When I arrived in picturesque Phuket little did I know that the pristine beaches I’d seen online only served to disguise a hot den of disrepute. My descent into the swirling stew of decadence and debauchery started off innocent enough.
I hopped off the plane and jumped into a cab bound for Patong beach. I didn’t even blink that the taxi fare cost an unreasonable amount since I assumed this must be due to the high cost of transporting resources to the island. The drive went by quickly as we sped by green jungle forests and rolling hills to the death drop descent into Patong.
The road to Patong winds down into an area knee deep with folks out and about. Sun soaked tourists in shabby beach wear saunter down the sidewalks looking for souvenirs and a bite to eat. Friendly faced Thai men and women beckon passerby to come into their massage parlor for a moment of relaxation and who knows what else. Old ladies behind rickety carts cook up Thai noodles on hot plates. Gnarled tuk tuk drivers catcall from their parked vehicles hoping for a fare. Vendors, eager to sell T-shirts, sarongs, DVDs, jewelry and much more, boast about their cheap prices.
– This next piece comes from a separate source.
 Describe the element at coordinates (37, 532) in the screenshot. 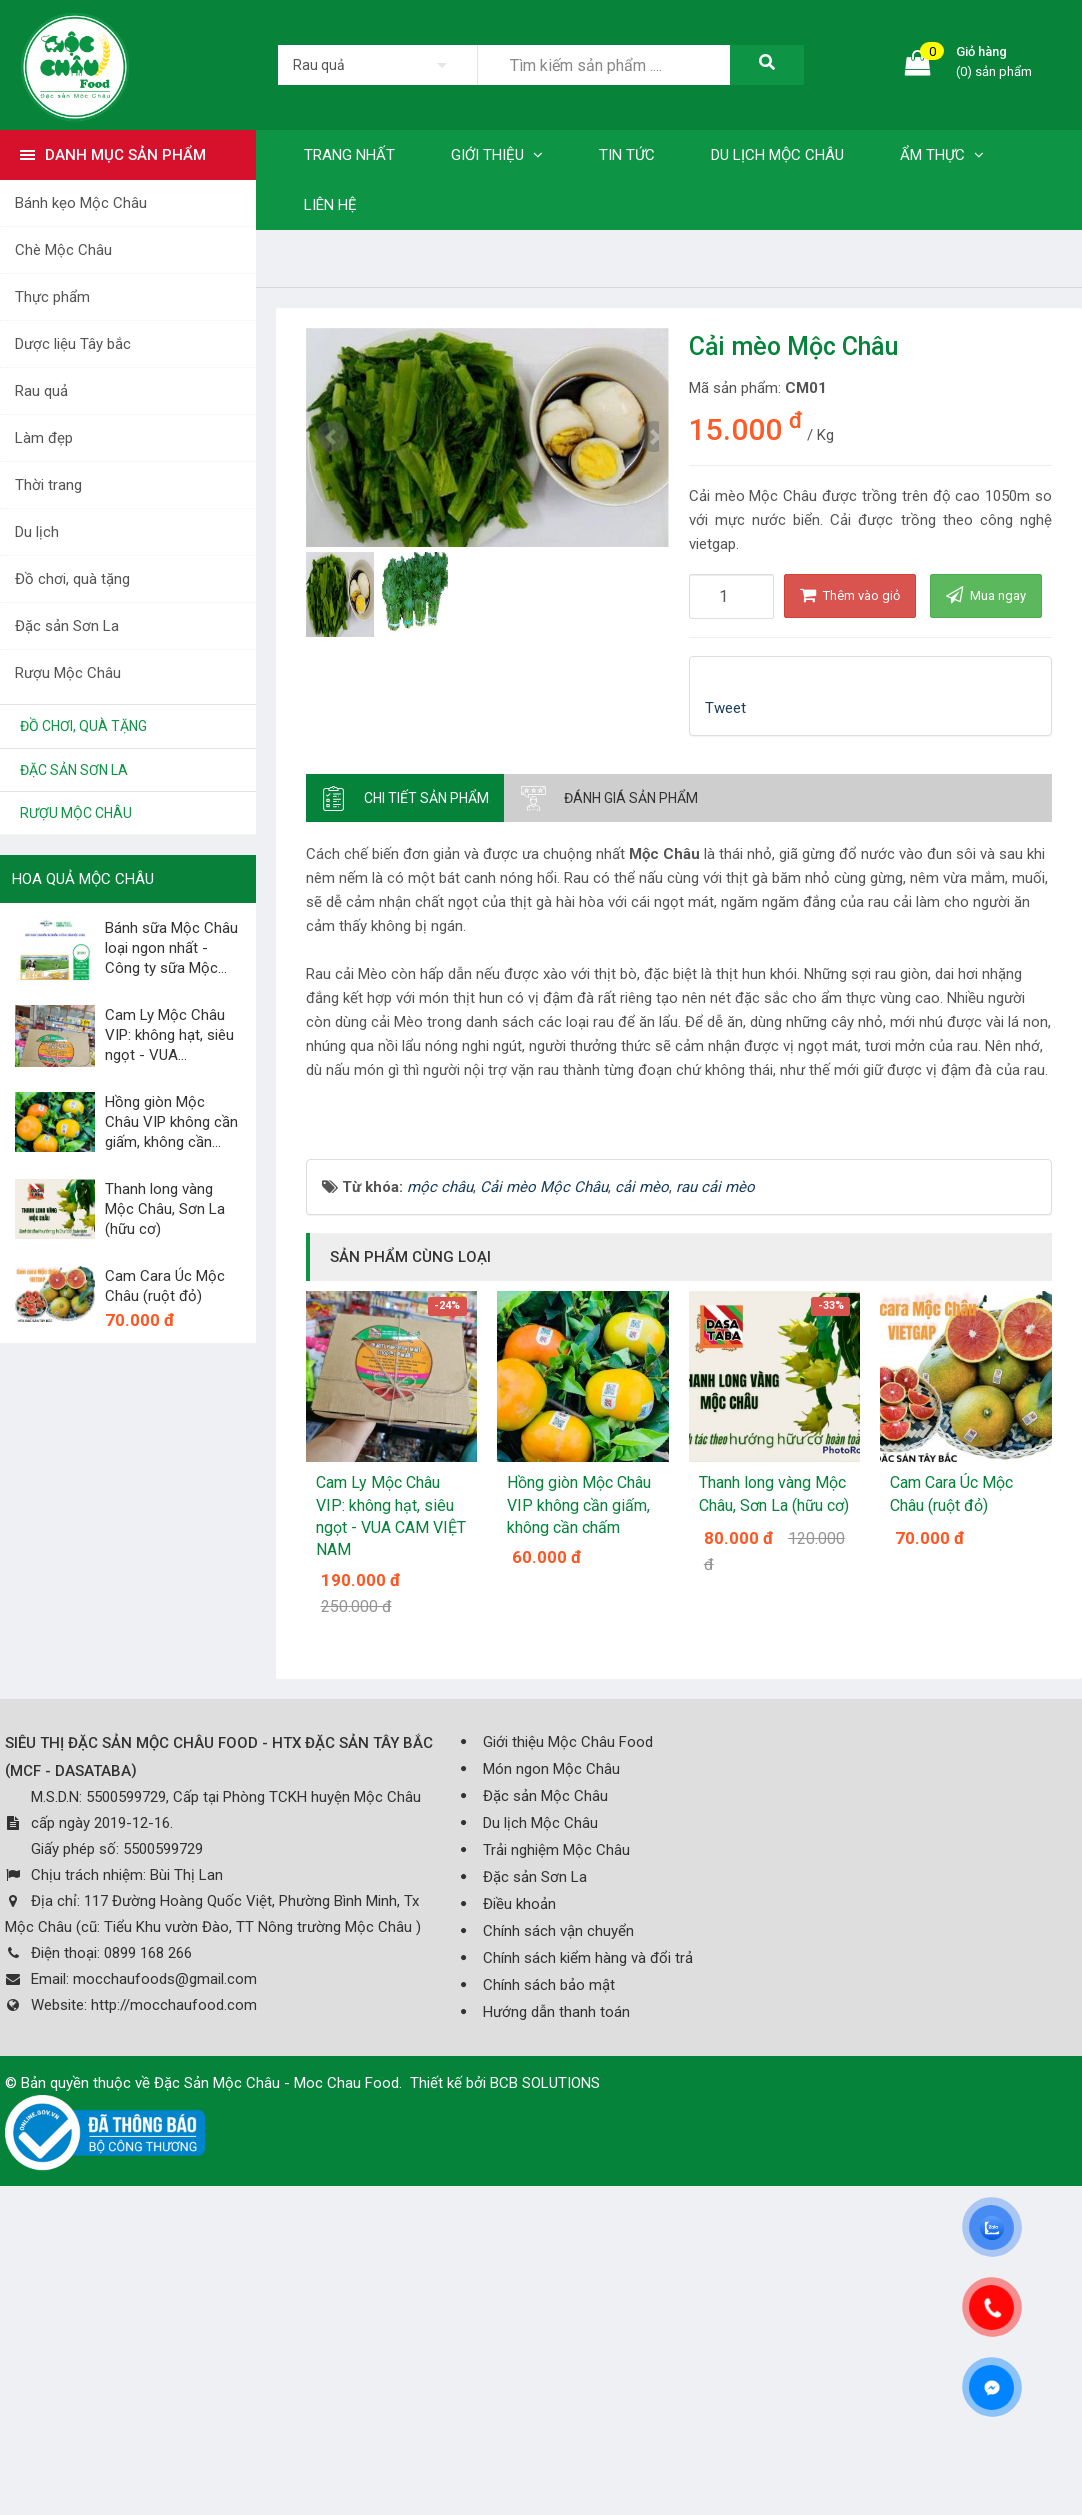

I see `Du lịch` at that location.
The buildings in the area consist of a mish mash of high and low that baffles the new comer. Hi rise luxury hotels with sprawling pools and boutique gift shops stand next to ramshackle guesthouses proclaiming bargain basement prices. Cramped street side food shacks huddle next to fancy seafood restaurants. Starbucks sheepishly rests against the girlie bar with scantily clad bar waifs gyrating on pedestals.
Thankfully the beach awaits everyone who presses through the throng of craziness. Sun drenched bodies bask in the sun on white sandy beaches. Swimmers float on crystal clear water so warm and inviting you want to fall asleep and float away into nothingness. Deep brown Thai guys, muscled and fresh faced, play beach boy getting drinks, towels and whatever else you may fancy. I really dig the Phuket beaches. I bet you will to.